China pledges climate action

Not enough time to act, warns Obama

China pledges climate action

The two men, whose countries represent some 40 percent of the world’s greenhouse gas emissions, sought at a climate change summit to reinvigorate stalled UN talks to reach an international deal to fight global warming.

Hu laid out a new climate change plan for China. Obama outlined his administration’s efforts so far this year but did not offer new proposals.
Hu said China would vigorously develop renewable and nuclear energy and promised emissions would grow slower than economic growth in future. “We will endeavour to cut carbon dioxide emissions per unit of GDP by a notable margin by 2020 from the 2005 level,” Hu said, according to a prepared text of his remarks.
The pledge, while short of an absolute cap on output, was seen as an attempt to counter critics, especially in Washington, who say Beijing is doing too little.

Obama said the United States had done more over the eight months of his presidency to reduce carbon pollution than at any time in history and urged all nations to act together.
“Our generation’s response to this challenge will be judged by history, for if we fail to meet it — boldly, swiftly, and together — we risk consigning future generations to an irreversible catastrophe,” Obama said.

“The time we have to reverse this tide is running out.”
Activists hoped the United States and China would inject momentum, two and a half months before 190 nations gather in Copenhagen aiming to complete a deal to slow climate change.  But environmentalists were upset at the lack of specifics in Obama’s first presidential speech to the UN.
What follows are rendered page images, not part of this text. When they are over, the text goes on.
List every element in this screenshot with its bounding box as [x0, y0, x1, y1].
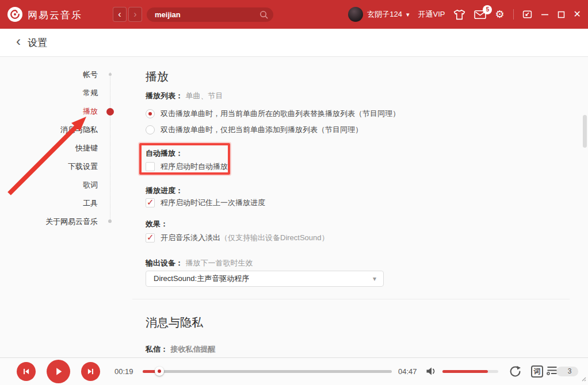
sidebar-track-line — [110, 72, 110, 223]
minimize-icon[interactable] — [541, 10, 549, 18]
previous-track-button[interactable] — [17, 362, 36, 381]
next-track-button[interactable] — [81, 362, 100, 381]
checkbox-checked-icon[interactable]: ✓ — [146, 233, 155, 242]
check-glyph: ✓ — [147, 232, 154, 242]
select-caret-icon: ▾ — [373, 271, 376, 286]
titlebar: 网易云音乐 ‹ › 玄阴子124 ▾ 开通VIP — [0, 0, 588, 29]
playlist-radio-append[interactable]: 双击播放单曲时，仅把当前单曲添加到播放列表（节目同理） — [146, 125, 362, 135]
sidebar-item-general[interactable]: 常规 — [0, 84, 98, 102]
output-device-value: DirectSound:主声音驱动程序 — [154, 274, 249, 283]
checkbox-checked-icon[interactable]: ✓ — [146, 198, 155, 207]
section-divider — [132, 299, 570, 299]
playlist-note: 单曲、节目 — [185, 91, 223, 100]
radio-label: 双击播放单曲时，用当前单曲所在的歌曲列表替换播放列表（节目同理） — [161, 109, 400, 119]
output-device-note: 播放下一首歌时生效 — [185, 259, 253, 267]
sidebar-item-account[interactable]: 帐号 — [0, 66, 98, 84]
page-title: 设置 — [28, 36, 47, 49]
search-icon[interactable] — [259, 10, 269, 22]
effect-note: （仅支持输出设备DirectSound） — [220, 233, 329, 242]
output-device-select[interactable]: DirectSound:主声音驱动程序 ▾ — [146, 271, 384, 287]
user-menu[interactable]: 玄阴子124 ▾ — [348, 7, 409, 22]
mini-mode-icon[interactable] — [522, 10, 532, 19]
settings-sidebar: 帐号 常规 播放 消息与隐私 快捷键 下载设置 歌词 工具 关于网易云音乐 — [0, 66, 98, 231]
progress-handle[interactable] — [155, 367, 164, 376]
section-title-privacy: 消息与隐私 — [146, 315, 203, 330]
fade-checkbox-row[interactable]: ✓ 开启音乐淡入淡出（仅支持输出设备DirectSound） — [146, 233, 329, 243]
repeat-mode-icon[interactable] — [509, 365, 522, 380]
nav-buttons: ‹ › — [113, 7, 142, 22]
settings-header: ‹ 设置 — [0, 29, 588, 57]
playlist-radio-replace[interactable]: 双击播放单曲时，用当前单曲所在的歌曲列表替换播放列表（节目同理） — [146, 109, 400, 119]
checkbox-unchecked-icon[interactable] — [146, 162, 155, 171]
netease-logo-icon[interactable] — [7, 7, 22, 22]
check-glyph: ✓ — [147, 197, 154, 207]
elapsed-time: 00:19 — [114, 367, 133, 376]
output-device-label: 输出设备： — [146, 259, 183, 267]
app-title: 网易云音乐 — [28, 9, 82, 22]
playlist-queue-icon[interactable] — [545, 365, 559, 379]
sidebar-item-play[interactable]: 播放 — [0, 102, 98, 121]
titlebar-divider — [513, 9, 514, 20]
progress-bar[interactable] — [143, 370, 392, 373]
sidebar-item-privacy[interactable]: 消息与隐私 — [0, 121, 98, 139]
playlist-label: 播放列表： — [146, 91, 183, 100]
mail-badge: 5 — [483, 5, 492, 14]
volume-fill — [442, 370, 488, 373]
sidebar-item-about[interactable]: 关于网易云音乐 — [0, 213, 98, 231]
titlebar-right: 玄阴子124 ▾ 开通VIP 5 ⚙ — [348, 0, 581, 29]
remember-progress-checkbox-row[interactable]: ✓ 程序启动时记住上一次播放进度 — [146, 198, 265, 208]
checkbox-label: 开启音乐淡入淡出 — [161, 233, 220, 242]
effect-label: 效果： — [146, 219, 168, 229]
output-device-row: 输出设备： 播放下一首歌时生效 — [146, 257, 253, 268]
private-message-row: 私信： 接收私信提醒 — [146, 344, 215, 355]
volume-icon[interactable] — [426, 367, 437, 378]
pm-label: 私信： — [146, 345, 168, 353]
sidebar-item-lyrics[interactable]: 歌词 — [0, 176, 98, 194]
sidebar-track-dot-top — [109, 73, 112, 76]
close-icon[interactable]: ✕ — [574, 10, 581, 19]
queue-count-badge[interactable]: 3 — [556, 367, 578, 376]
radio-selected-icon[interactable] — [146, 109, 155, 118]
forward-button[interactable]: › — [128, 7, 142, 22]
autoplay-label: 自动播放： — [146, 148, 183, 159]
sidebar-item-hotkeys[interactable]: 快捷键 — [0, 139, 98, 157]
search-input[interactable] — [147, 7, 255, 22]
volume-bar[interactable] — [442, 370, 498, 373]
player-bar: 00:19 04:47 词 3 — [0, 357, 588, 385]
sidebar-active-dot — [106, 108, 114, 116]
sidebar-item-tools[interactable]: 工具 — [0, 194, 98, 213]
radio-unselected-icon[interactable] — [146, 125, 155, 134]
app-window: 网易云音乐 ‹ › 玄阴子124 ▾ 开通VIP — [0, 0, 588, 385]
pm-note: 接收私信提醒 — [170, 345, 215, 353]
user-caret-icon[interactable]: ▾ — [406, 11, 410, 18]
sidebar-track-dot-bottom — [108, 220, 112, 223]
resize-handle-icon[interactable] — [581, 374, 586, 384]
scrollbar-thumb[interactable] — [583, 115, 587, 148]
maximize-icon[interactable] — [558, 11, 565, 18]
theme-skin-icon[interactable] — [453, 9, 465, 20]
play-progress-label: 播放进度： — [146, 186, 183, 196]
section-title-play: 播放 — [146, 69, 169, 84]
play-button[interactable] — [47, 360, 70, 383]
autoplay-checkbox-row[interactable]: 程序启动时自动播放 — [146, 161, 228, 172]
back-button[interactable]: ‹ — [113, 7, 127, 22]
settings-back-icon[interactable]: ‹ — [16, 34, 21, 48]
sidebar-item-download[interactable]: 下载设置 — [0, 157, 98, 176]
checkbox-label: 程序启动时记住上一次播放进度 — [161, 198, 265, 208]
username[interactable]: 玄阴子124 — [367, 9, 402, 20]
messages-icon[interactable]: 5 — [474, 10, 486, 20]
playlist-setting-row: 播放列表： 单曲、节目 — [146, 90, 223, 101]
user-avatar[interactable] — [348, 7, 363, 22]
lyrics-button[interactable]: 词 — [531, 365, 543, 378]
vip-link[interactable]: 开通VIP — [418, 9, 445, 20]
checkbox-label: 程序启动时自动播放 — [161, 161, 228, 172]
radio-label: 双击播放单曲时，仅把当前单曲添加到播放列表（节目同理） — [161, 125, 362, 135]
settings-gear-icon[interactable]: ⚙ — [495, 9, 504, 20]
search-box[interactable] — [147, 7, 273, 22]
total-time: 04:47 — [398, 367, 417, 376]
“We are really very, very disappointed about what Obama has said,” said Thomas Henningsen, climate coordinator for Greenpeace International.
“It is really more of a step back than a step forward,” he said, adding Obama had not spelled out any concrete steps compared to what Japan and other nations were prepared to do. Europeans, who had welcomed Obama’s commitment to fight climate change as a positive development after his predecessor George W Bush, are growing impatient.

Climate change bill

A climate change bill mandating cuts in US emissions is unlikely to be passed by the US Senate by December.

French President Nicolas Sarkozy proposed that heads of state from major economies meet in November ahead of the Copenhagen talks.
UN Secretary-General Ban Ki-moon, who called Tuesday’s meeting, said talks were moving too slowly. “Failure to reach broad agreement in Copenhagen would be morally inexcusable, economically short-sighted and politically unwise,” Ban said.